C. Robert Collins, Collins & Collins, L.L.P., of Phoenix, Arizona, argued for petitioner.

Michael N. O'Connell, Attorney, Commercial Litigation Branch, Civil Division, United States Department of Justice, of Washington, DC, argued for respondent. On the brief were Peter D. Keisler, Assistant Attorney General; David M. Cohen, Director; Franklin E. White, Jr., Assistant Director, and Matthew P. Reed, Trial Attorney.

Before NEWMAN, Circuit Judge, FRIEDMAN, Senior Circuit Judge, and SCHALL, Circuit Judge.

FRIEDMAN, Senior Circuit Judge.


The petitioner Shirley Zingg challenges her removal by the Internal Revenue Service ("IRS") for improperly disclosing tax information relating to 1300 taxpayers. Nat'l Treasury Employees Union v. Dep't of the Treasury, IRS, NB 2151 (May 23, 2003) (Brand, Arb.). She contends that the arbitrator erred in concluding that her removal promoted the efficiency of the service, that the removal was timely made, and that the penalty of removal was reasonable.
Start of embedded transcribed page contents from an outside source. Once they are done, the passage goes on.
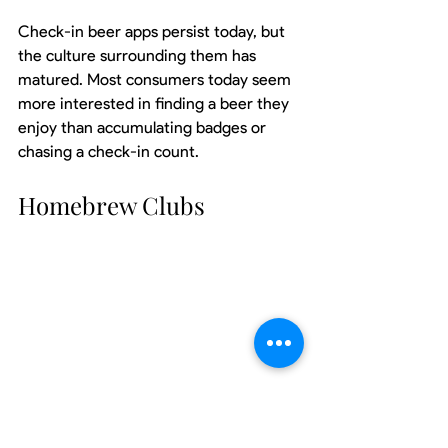
Check-in beer apps persist today, but 
the culture surrounding them has 
matured. Most consumers today seem 
more interested in finding a beer they 
enjoy than accumulating badges or 
chasing a check-in count.
Homebrew Clubs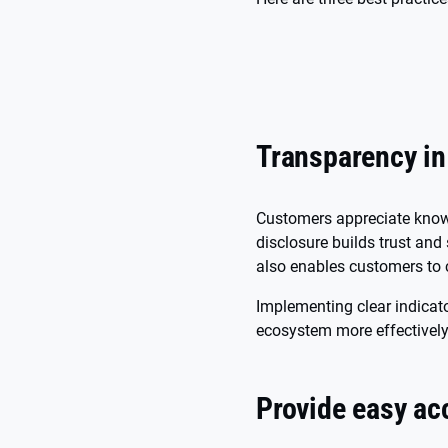
Transparency i
Customers appreciate knowi
disclosure builds trust and
also enables customers to 
Implementing clear indica
ecosystem more effectively 
Provide easy ac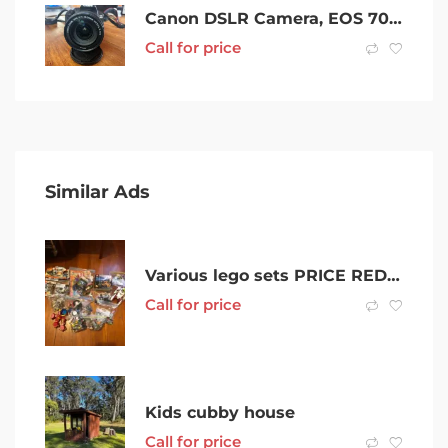
Canon DSLR Camera, EOS 700D
Call for price
Similar Ads
Various lego sets PRICE REDUCED
Call for price
Kids cubby house
Call for price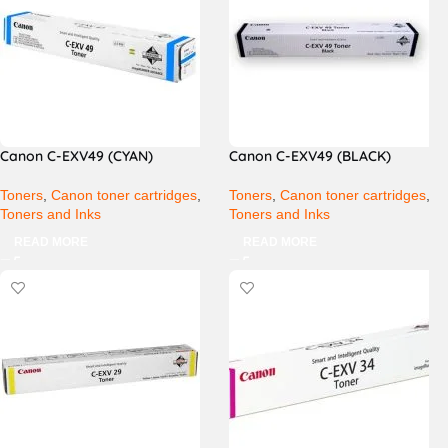
Canon C-EXV49 (CYAN)
Canon C-EXV49 (BLACK)
Toners
,
Canon toner cartridges
,
Toners
,
Canon toner cartridges
,
Toners and Inks
Toners and Inks
READ MORE
READ MORE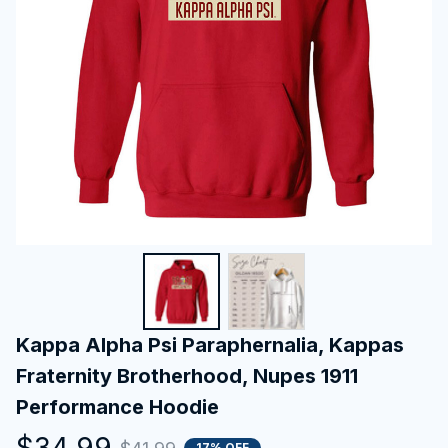
Kappa Alpha Psi Paraphernalia, Kappas 
Fraternity Brotherhood, Nupes 1911 
Performance Hoodie
$34.99
17% OFF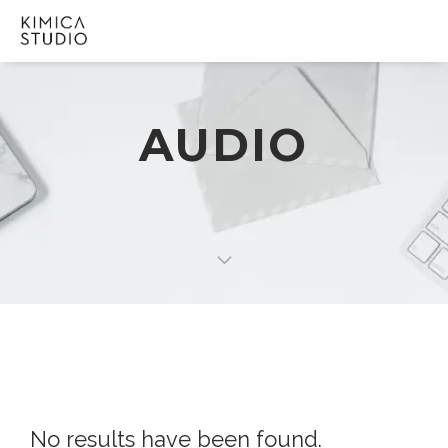
AUDIO
No results have been found.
We affirm.

* The underlying facts are, as the arbitrator stated, "almost entirely undisputed." The arbitrator made the following findings, which Zingg does not challenge here.

Zingg was employed as a secretary in an IRS office in Arizona, where she was responsible for opening mail and posting money. She opened a letter from a Mr. Wewee, an accountant and a former IRS employee, requesting the previous ten years of tax returns for various taxpayers. The request included authorization from the taxpayers to provide the returns. Because Zingg believed that her office would not handle the request "expeditiously," she "took it upon herself to provide these returns to Mr. Wewee."

Some of these returns were kept outside of her office in the "retention register" and she requested and received from that source (at the Ogden Service Center) the "retention register transcripts." Each transcript consisted of a cover sheet showing the social security number and name of the taxpayer, followed by "a copy of a microfilm record that contains the requested taxpayer information. Information in the retention register is stored by social security number.... Because the requested taxpayer's record does not take up an entire page, taxpayers whose social security number are above and below the requested taxpayer's (on the retention register) also appear on the single page. The number of taxpayers who appear on any one page varies."

"When the retention register transcripts came in, [Zingg] checked the cover sheet to be sure it was for a requested taxpayer. She then looked at the retention register transcripts and saw they had other taxpayer data. Although the data appears in the order of social security numbers, [Zingg] testified that she simply assumed all of the other taxpayers had something to do with the taxpayer whose information she had requested. She sent all of the unsanitized retention register transcripts to Mr. Wewee."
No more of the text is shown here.